Every Saturday, join a staff member in the gallery for a free guided tour of esea contemporary’s exhibition 'Jatiwangi art Factory: Clayground.' The tour will provide an in-depth walk through for the exhibition, and there will be opportunities for questions and discussions. Drop in, no need to book.
The tour will last approximately 30 minutes.
The gallery’s access information is available here.
Free exhibition tours are available for schools, universities and other community groups. We also offer tailored tours per request. Please email hello@eseacontemporary.org with at least two weeks’ notice to find out more about scheduling a group visit.

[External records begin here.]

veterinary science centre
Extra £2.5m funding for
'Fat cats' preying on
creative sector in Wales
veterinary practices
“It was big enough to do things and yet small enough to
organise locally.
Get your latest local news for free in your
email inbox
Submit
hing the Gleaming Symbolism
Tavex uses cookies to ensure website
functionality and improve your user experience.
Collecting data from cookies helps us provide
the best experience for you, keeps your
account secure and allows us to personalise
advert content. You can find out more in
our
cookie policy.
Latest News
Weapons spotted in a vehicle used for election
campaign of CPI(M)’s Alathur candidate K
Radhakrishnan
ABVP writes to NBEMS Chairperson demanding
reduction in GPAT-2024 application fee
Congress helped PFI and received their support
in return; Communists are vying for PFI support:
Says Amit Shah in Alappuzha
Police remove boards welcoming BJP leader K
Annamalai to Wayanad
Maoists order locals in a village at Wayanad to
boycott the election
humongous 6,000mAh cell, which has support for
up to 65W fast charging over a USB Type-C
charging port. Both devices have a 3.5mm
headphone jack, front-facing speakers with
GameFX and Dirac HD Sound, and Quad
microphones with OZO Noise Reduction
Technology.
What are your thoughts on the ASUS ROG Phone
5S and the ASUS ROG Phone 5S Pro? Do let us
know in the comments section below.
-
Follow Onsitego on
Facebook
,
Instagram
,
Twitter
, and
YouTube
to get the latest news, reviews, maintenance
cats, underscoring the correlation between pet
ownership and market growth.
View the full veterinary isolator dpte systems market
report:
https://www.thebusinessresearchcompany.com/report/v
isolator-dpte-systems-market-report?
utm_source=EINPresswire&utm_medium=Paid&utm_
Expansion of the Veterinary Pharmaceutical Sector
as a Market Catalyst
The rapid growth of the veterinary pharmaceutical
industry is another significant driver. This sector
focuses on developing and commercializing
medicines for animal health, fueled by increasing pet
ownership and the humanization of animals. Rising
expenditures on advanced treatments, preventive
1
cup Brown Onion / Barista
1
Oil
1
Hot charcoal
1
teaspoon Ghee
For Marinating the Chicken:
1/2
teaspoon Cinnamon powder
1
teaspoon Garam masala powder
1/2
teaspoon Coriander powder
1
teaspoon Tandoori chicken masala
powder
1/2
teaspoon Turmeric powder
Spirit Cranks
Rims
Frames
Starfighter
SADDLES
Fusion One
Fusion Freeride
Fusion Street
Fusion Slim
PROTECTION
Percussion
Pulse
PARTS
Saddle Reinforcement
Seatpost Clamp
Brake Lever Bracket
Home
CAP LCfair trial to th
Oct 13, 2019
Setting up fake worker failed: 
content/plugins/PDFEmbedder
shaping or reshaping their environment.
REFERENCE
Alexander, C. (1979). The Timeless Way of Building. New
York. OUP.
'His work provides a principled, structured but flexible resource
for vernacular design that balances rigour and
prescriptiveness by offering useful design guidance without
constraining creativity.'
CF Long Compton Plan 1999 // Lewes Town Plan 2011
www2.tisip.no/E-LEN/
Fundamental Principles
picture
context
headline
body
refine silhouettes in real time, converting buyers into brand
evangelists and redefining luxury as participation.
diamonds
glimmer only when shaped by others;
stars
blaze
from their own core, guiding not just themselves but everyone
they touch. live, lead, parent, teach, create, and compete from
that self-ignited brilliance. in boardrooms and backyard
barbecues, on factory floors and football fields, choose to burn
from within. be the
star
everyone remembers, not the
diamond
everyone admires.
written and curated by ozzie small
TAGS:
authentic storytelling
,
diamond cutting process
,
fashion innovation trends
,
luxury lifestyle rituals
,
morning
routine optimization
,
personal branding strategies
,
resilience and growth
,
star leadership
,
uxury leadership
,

Please consider making a donation for free events. esea contemporary is a registered charity and your support will help us with our mission to create a more equal, diverse, and inclusive environment for our local and global audiences.

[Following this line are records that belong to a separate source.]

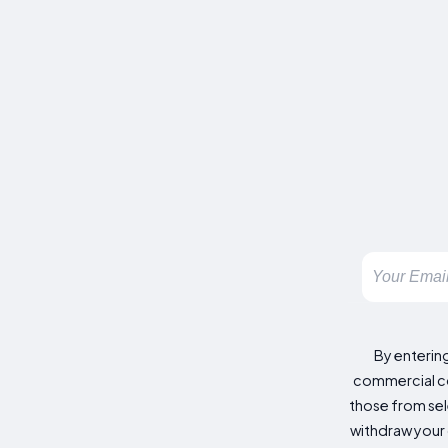
By enterin
commercial co
those from sele
withdraw your 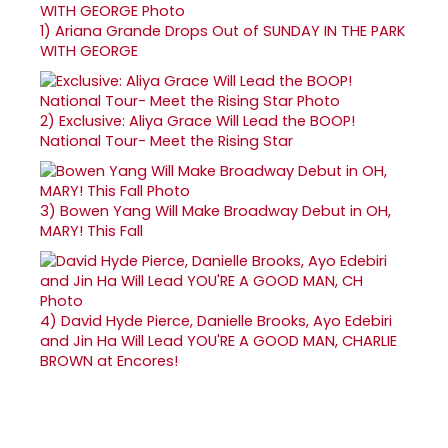
1)
Ariana Grande Drops Out of SUNDAY IN THE PARK
WITH GEORGE
2)
Exclusive: Aliya Grace Will Lead the BOOP!
National Tour- Meet the Rising Star
3)
Bowen Yang Will Make Broadway Debut in OH,
MARY! This Fall
4)
David Hyde Pierce, Danielle Brooks, Ayo Edebiri
and Jin Ha Will Lead YOU'RE A GOOD MAN, CHARLIE
BROWN at Encores!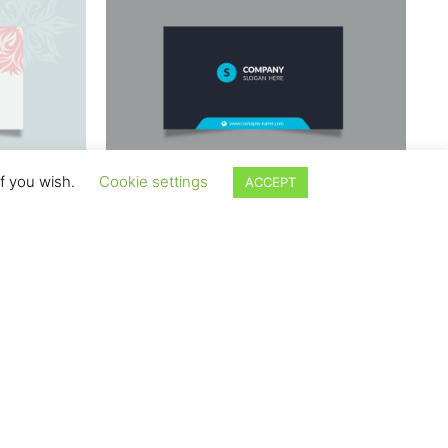
if you wish.
Cookie settings
ACCEPT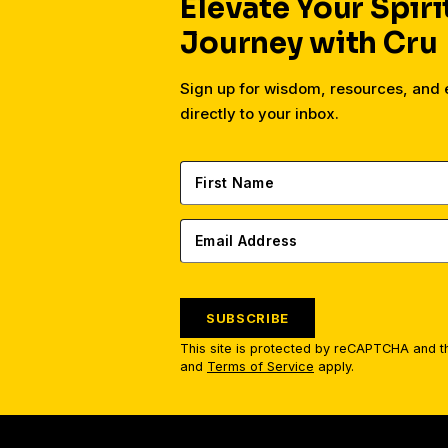
Elevate Your Spiri
Journey with Cru
Sign up for wisdom, resources, an
directly to your inbox.
SUBSCRIBE
This site is protected by reCAPTCHA and 
and
Terms of Service
apply.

Jatiwangi art Factory (established in 2005) is a community that embraces contemporary arts and cultural practices as part of the local discourse in a rural area. Their diverse activities, always involving the local public, include a video festival, a music festival, a residency programme, a discussion series, the development of a Collective Forest called ‘Perhutana’, and a TV and radio station. At the beginning of the twentieth century, the clay industry in Jatiwangi made it the biggest roof-tile producing region in Southeast Asia. A hundred years later, in 2005, using the same clay, JaF encouraged the people of Jatiwangi to create collective awareness and identity for their region through arts and cultural activities. In doing so, JaF aims to cultivate clay with more dignity and to enhance the collective happiness of the community. Currently, Jatiwangi is striving for its regional identity to become ‘Kota Terakota’ and has been approved by the Head of the Regency Government to be included in the City Detailed Spatial Planning Plan.
Since 2005, Jatiwangi art Factory has organised numerous public programmes and festivals involving various citizen groups and artists. Together with musicians, they formed a band consisting of police, soldiers, and the sub-district head as a vocalist. Collaborating with local and central governments, Indonesian and international artists and collectives, environmental organisations, and non-governmental organisations.

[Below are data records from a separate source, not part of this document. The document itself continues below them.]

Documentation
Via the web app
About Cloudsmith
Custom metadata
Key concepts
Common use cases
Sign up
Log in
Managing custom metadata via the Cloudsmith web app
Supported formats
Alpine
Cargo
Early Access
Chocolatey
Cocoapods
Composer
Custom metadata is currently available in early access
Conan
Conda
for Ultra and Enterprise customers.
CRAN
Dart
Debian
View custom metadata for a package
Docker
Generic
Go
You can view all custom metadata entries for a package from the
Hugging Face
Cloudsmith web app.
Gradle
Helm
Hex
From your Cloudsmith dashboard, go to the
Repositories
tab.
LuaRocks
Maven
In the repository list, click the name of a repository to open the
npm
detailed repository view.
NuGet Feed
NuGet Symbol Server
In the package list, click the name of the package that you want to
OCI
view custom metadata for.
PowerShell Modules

In 2022, Jatiwangi art Factory was one of the collectives invited by Documenta Fifteen in Kassel. In practice, Jatiwangi art Factory works together by involving various organisations and the local community of Kassel. Until now, they still maintain continuous connectivity to develop various collaboration possibilities in multiple disciplines.
Elgea Balzarie (b. 1997) explores positive psychology through various artistic approaches. Her focus is grounded in psychological development, exploring this through the medium of clay. Balzarie’s practice experiments with the materiality of this medium in order to connect with daily cultural needs, such as clay soap, masks, and skincare. In navigating human-environmental relations, her work revolves around activation through public programmes, gameboard psychology, community development art, social and mental health, and education.
Balzarie works with Jatiwangi art Factory (JaF), a contemporary art collective that celebrates local lands and their amalgamation with art and multidisciplinary collaborations, with their discourse centred on local life in the area of Jatiwangi, West Java, which is the largest tile-making centre in Southeast Asia. Jatiwangi art Factory examines the ways in which contemporary art and cultural practices can be contextualised with the everyday in rural areas, both in form and ideas.
Currently, Balzarie is the Director of Department Lovegood Production, the founder and a teacher of Bitebeat Learning Club, as well as part of the management team of Perhutana. Her recent experience includes being the Director of Jatiwangi art Factory in 2020.